PROBLEM TO WORK ON ▸ Among the entries below, how many lines contain "large"? Answer with the number only.

SUPPLIED DATA ▸
______
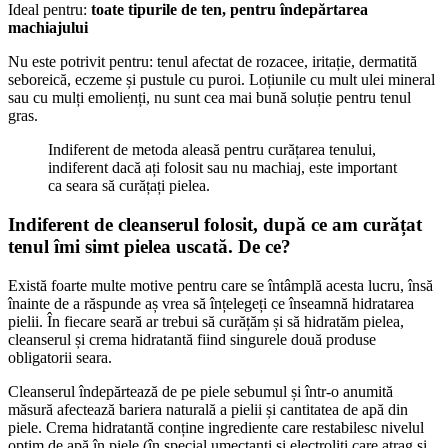
Ideal pentru:
toate tipurile de ten, pentru îndepărtarea
machiajului
Nu este potrivit pentru: tenul afectat de rozacee, iritație, dermatită
seboreică, eczeme și pustule cu puroi. Loțiunile cu mult ulei mineral
sau cu mulți emolienți, nu sunt cea mai bună soluție pentru tenul
gras.
Indiferent de metoda aleasă pentru curățarea tenului,
indiferent dacă ați folosit sau nu machiaj, este important
ca seara să curățați pielea.
Indiferent de cleanserul folosit, după ce am curățat
tenul îmi simt pielea uscată. De ce?
Există foarte multe motive pentru care se întâmplă acesta lucru, însă
înainte de a răspunde aș vrea să înțelegeți ce înseamnă hidratarea
pielii. În fiecare seară ar trebui să curățăm și să hidratăm pielea,
cleanserul și crema hidratantă fiind singurele două produse
obligatorii seara.
Cleanserul îndepărtează de pe piele sebumul și într-o anumită
măsură afectează bariera naturală a pielii și cantitatea de apă din
piele. Crema hidratantă conține ingrediente care restabilesc nivelul
optim de apă în piele (în special umectanți și electroliți care atrag și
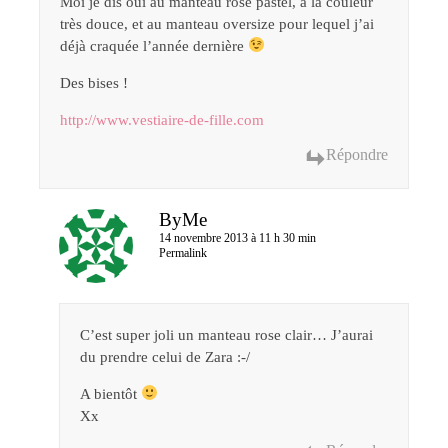
Moi je dis oui au manteau rose pastel, à la couleur
très douce, et au manteau oversize pour lequel j’ai
déjà craquée l’année dernière
Des bises !
http://www.vestiaire-de-fille.com
Répondre
ByMe
14 novembre 2013 à 11 h 30 min
Permalink
C’est super joli un manteau rose clair… J’aurai
du prendre celui de Zara :-/
A bientôt
Xx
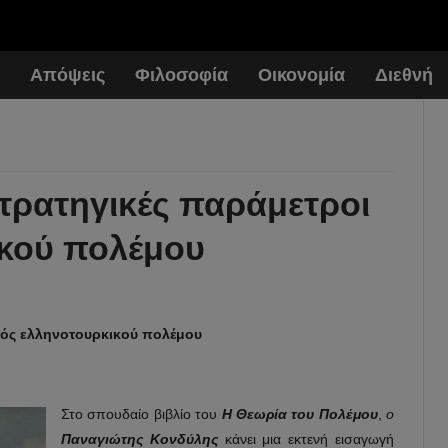
Απόψεις
Φιλοσοφία
Οικονομία
Διεθνή
στρατηγικές παράμετροι
ικού πολέμου
ενός ελληνοτουρκικού πολέμου
Στο σπουδαίο βιβλίο του
Η Θεωρία του Πολέμου
,
ο
Παναγιώτης Κονδύλης
κάνει μια εκτενή εισαγωγή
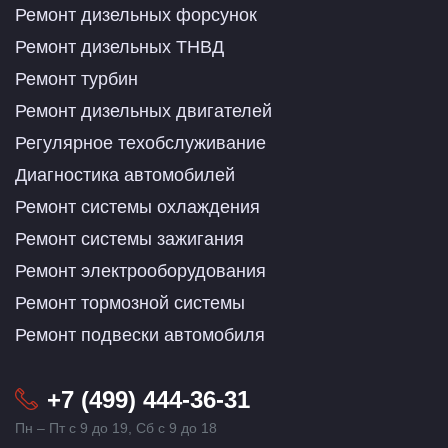
Ремонт дизельных форсунок
Ремонт дизельных ТНВД
Ремонт турбин
Ремонт дизельных двигателей
Регулярное техобслуживание
Диагностика автомобилей
Ремонт системы охлаждения
Ремонт системы зажигания
Ремонт электрооборудования
Ремонт тормозной системы
Ремонт подвески автомобиля
+7 (499) 444-36-31
Пн – Пт с 9 до 19, Сб с 9 до 18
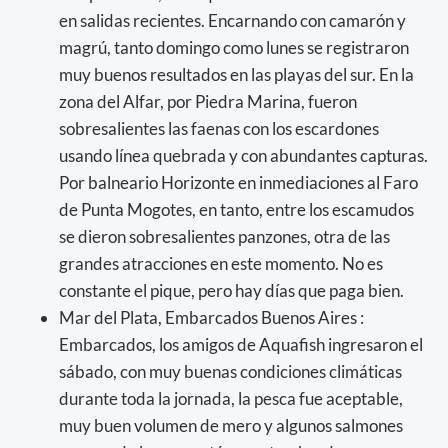
en salidas recientes. Encarnando con camarón y
magrú, tanto domingo como lunes se registraron
muy buenos resultados en las playas del sur. En la
zona del Alfar, por Piedra Marina, fueron
sobresalientes las faenas con los escardones
usando línea quebrada y con abundantes capturas.
Por balneario Horizonte en inmediaciones al Faro
de Punta Mogotes, en tanto, entre los escamudos
se dieron sobresalientes panzones, otra de las
grandes atracciones en este momento. No es
constante el pique, pero hay días que paga bien.
Mar del Plata, Embarcados Buenos Aires :
Embarcados, los amigos de Aquafish ingresaron el
sábado, con muy buenas condiciones climáticas
durante toda la jornada, la pesca fue aceptable,
muy buen volumen de mero y algunos salmones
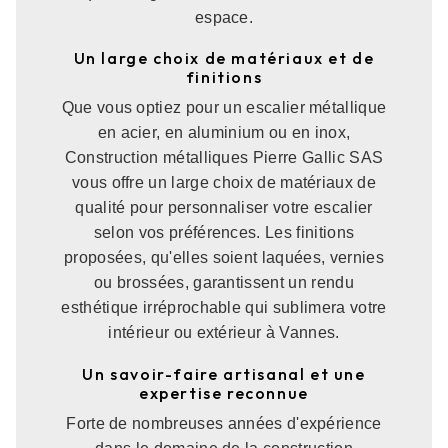
espace.
Un large choix de matériaux et de
finitions
Que vous optiez pour un escalier métallique
en acier, en aluminium ou en inox,
Construction métalliques Pierre Gallic SAS
vous offre un large choix de matériaux de
qualité pour personnaliser votre escalier
selon vos préférences. Les finitions
proposées, qu'elles soient laquées, vernies
ou brossées, garantissent un rendu
esthétique irréprochable qui sublimera votre
intérieur ou extérieur à Vannes.
Un savoir-faire artisanal et une
expertise reconnue
Forte de nombreuses années d'expérience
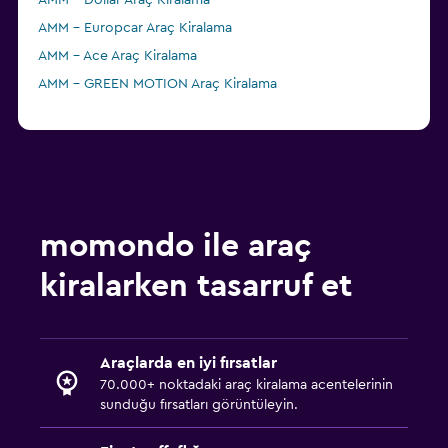
AMM - Dollar Araç Kiralama
AMM - Europcar Araç Kiralama
AMM - Ace Araç Kiralama
AMM - GREEN MOTION Araç Kiralama
momondo ile araç
kiralarken tasarruf et
Araçlarda en iyi fırsatlar
70.000+ noktadaki araç kiralama acentelerinin
sunduğu fırsatları görüntüleyin.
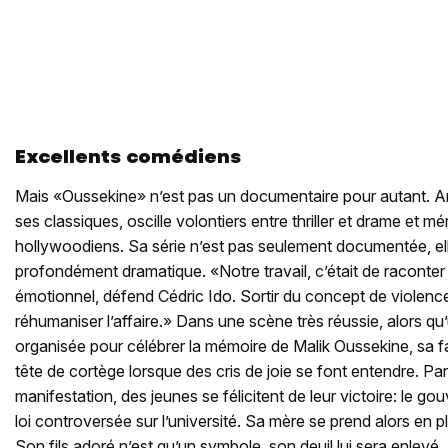
Excellents comédiens
Mais «Oussekine» n’est pas un documentaire pour autant. An
ses classiques, oscille volontiers entre thriller et drame et
hollywoodiens. Sa série n’est pas seulement documentée, ell
profondément dramatique. «Notre travail, c’était de raconter
émotionnel, défend Cédric Ido. Sortir du concept de violence
réhumaniser l’affaire.» Dans une scène très réussie, alors q
organisée pour célébrer la mémoire de Malik Oussekine, sa 
tête de cortège lorsque des cris de joie se font entendre. Par
manifestation, des jeunes se félicitent de leur victoire: le
loi controversée sur l’université. Sa mère se prend alors en plei
Son fils adoré n’est qu’un symbole, son deuil lui sera enlevé.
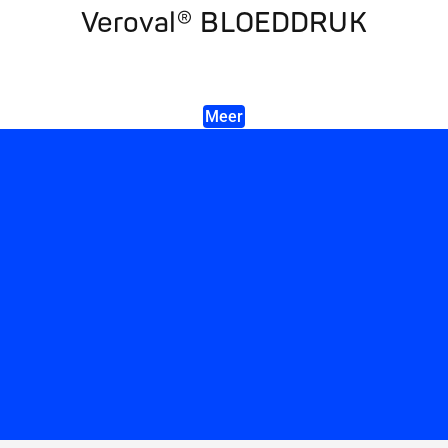
Veroval® BLOEDDRUK
Meer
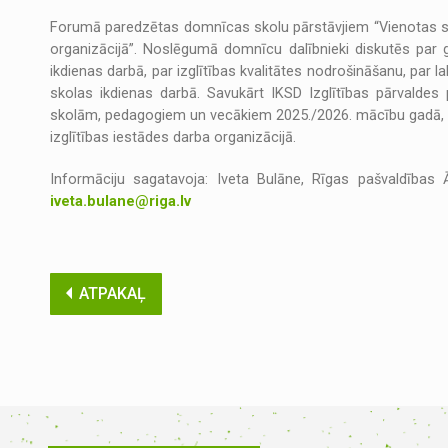
Forumā paredzētas domnīcas skolu pārstāvjiem “Vienotas sk
organizācijā”. Noslēgumā domnīcu dalībnieki diskutēs par 
ikdienas darbā, par izglītības kvalitātes nodrošināšanu, par
skolas ikdienas darbā. Savukārt IKSD Izglītības pārvaldes
skolām, pedagogiem un vecākiem 2025./2026. mācību gadā, v
izglītības iestādes darba organizācijā.
Informāciju sagatavoja: Iveta Bulāne, Rīgas pašvaldības 
iveta.bulane@riga.lv
ATPAKAĻ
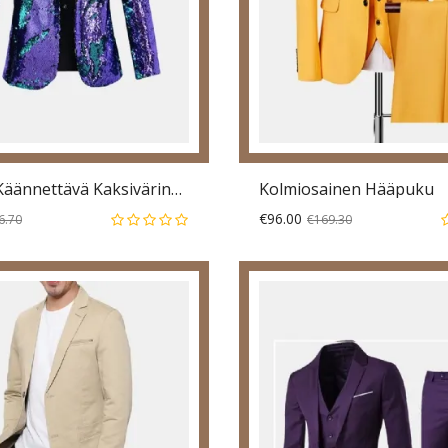
Miesten Käännettävä Kaksivärinen Paljeteinen Mekkopuku Hääpuku Kukkakaulus Rennot Bleiserit
Kolmiosainen Hääpuku
€96.00
6.70
€169.30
______
RESPONSE TO THIS TASK ▸ 2